* _Dataset extract_
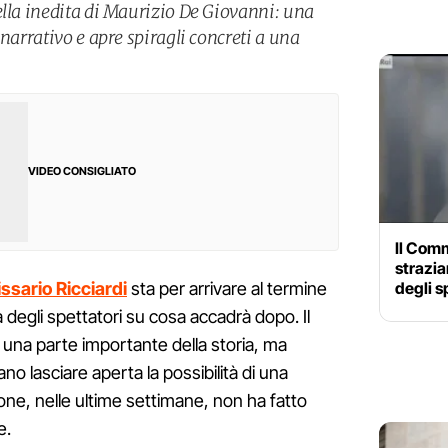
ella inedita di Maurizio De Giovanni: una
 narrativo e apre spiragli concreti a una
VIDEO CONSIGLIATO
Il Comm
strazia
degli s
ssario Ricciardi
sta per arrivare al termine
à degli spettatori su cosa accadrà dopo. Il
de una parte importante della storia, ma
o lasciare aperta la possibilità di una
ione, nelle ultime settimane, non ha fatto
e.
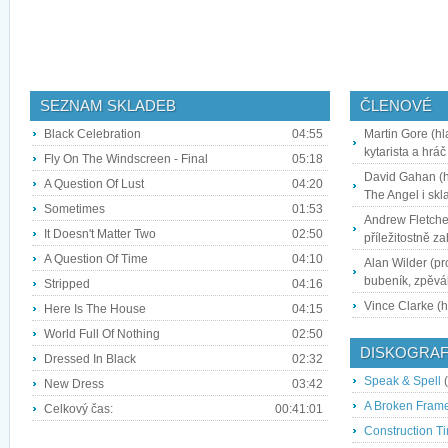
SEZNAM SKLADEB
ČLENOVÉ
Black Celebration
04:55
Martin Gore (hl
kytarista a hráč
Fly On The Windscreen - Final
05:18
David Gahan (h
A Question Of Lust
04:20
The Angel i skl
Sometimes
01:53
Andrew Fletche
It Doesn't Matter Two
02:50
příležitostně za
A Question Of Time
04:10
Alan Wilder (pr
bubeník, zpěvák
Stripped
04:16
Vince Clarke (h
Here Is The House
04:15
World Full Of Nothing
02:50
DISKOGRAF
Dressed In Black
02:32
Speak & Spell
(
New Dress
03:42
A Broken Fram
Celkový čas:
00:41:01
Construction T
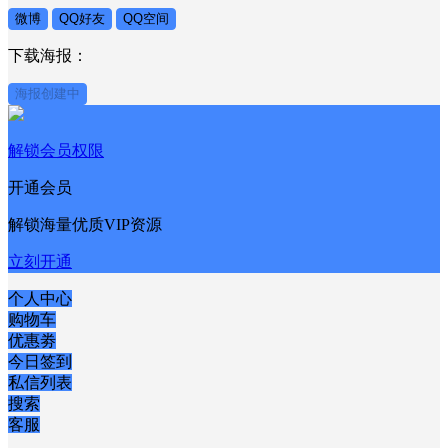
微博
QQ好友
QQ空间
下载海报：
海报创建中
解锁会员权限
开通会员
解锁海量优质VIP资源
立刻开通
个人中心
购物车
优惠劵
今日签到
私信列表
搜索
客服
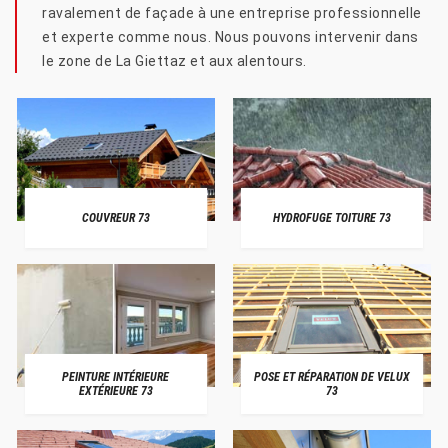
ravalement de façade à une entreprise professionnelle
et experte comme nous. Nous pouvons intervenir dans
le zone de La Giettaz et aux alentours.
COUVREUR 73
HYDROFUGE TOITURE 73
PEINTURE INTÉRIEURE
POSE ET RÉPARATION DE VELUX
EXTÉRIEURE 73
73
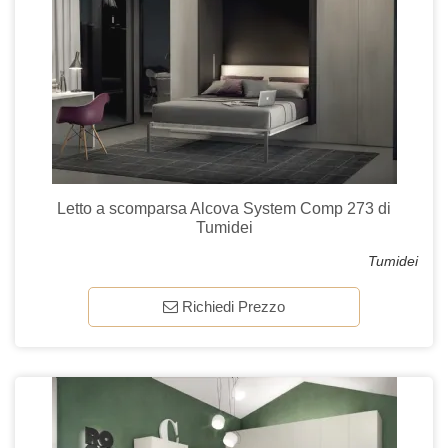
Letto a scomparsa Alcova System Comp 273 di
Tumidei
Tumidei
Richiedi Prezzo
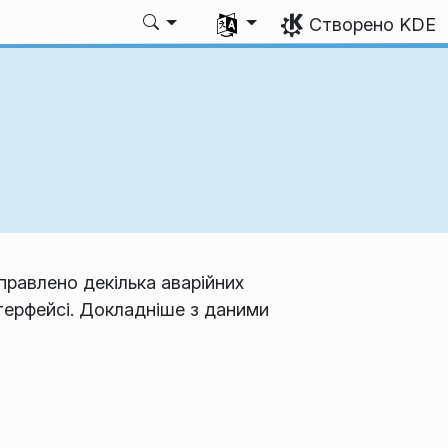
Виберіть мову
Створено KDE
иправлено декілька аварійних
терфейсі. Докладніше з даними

* _Assignment_
Reproduce all of the entries above word for word, but leave out their pictures.

* _Answer box_
ella inedita di Maurizio De Giovanni: una
 narrativo e apre spiragli concreti a una
VIDEO CONSIGLIATO
Il Comm
strazia
degli s
ssario Ricciardi
sta per arrivare al termine
à degli spettatori su cosa accadrà dopo. Il
de una parte importante della storia, ma
o lasciare aperta la possibilità di una
ione, nelle ultime settimane, non ha fatto
e.
SEZNAM SKLADEB
ČLENOVÉ
Black Celebration
04:55
Martin Gore (hl
kytarista a hráč
Fly On The Windscreen - Final
05:18
David Gahan (h
A Question Of Lust
04:20
The Angel i skl
Sometimes
01:53
Andrew Fletche
It Doesn't Matter Two
02:50
příležitostně za
A Question Of Time
04:10
Alan Wilder (pr
bubeník, zpěvák
Stripped
04:16
Vince Clarke (h
Here Is The House
04:15
World Full Of Nothing
02:50
DISKOGRAF
Dressed In Black
02:32
Speak & Spell
(
New Dress
03:42
A Broken Fram
Celkový čas:
00:41:01
Construction T
微博
QQ好友
QQ空间
下载海报：
海报创建中
解锁会员权限
开通会员
解锁海量优质VIP资源
立刻开通
个人中心
购物车
优惠劵
今日签到
私信列表
搜索
客服
ravalement de façade à une entreprise professionnelle
et experte comme nous. Nous pouvons intervenir dans
le zone de La Giettaz et aux alentours.
COUVREUR 73
HYDROFUGE TOITURE 73
PEINTURE INTÉRIEURE
POSE ET RÉPARATION DE VELUX
EXTÉRIEURE 73
73
Letto a scomparsa Alcova System Comp 273 di
Tumidei
Tumidei
Richiedi Prezzo
Виберіть мову
Створено KDE
иправлено декілька аварійних
терфейсі. Докладніше з даними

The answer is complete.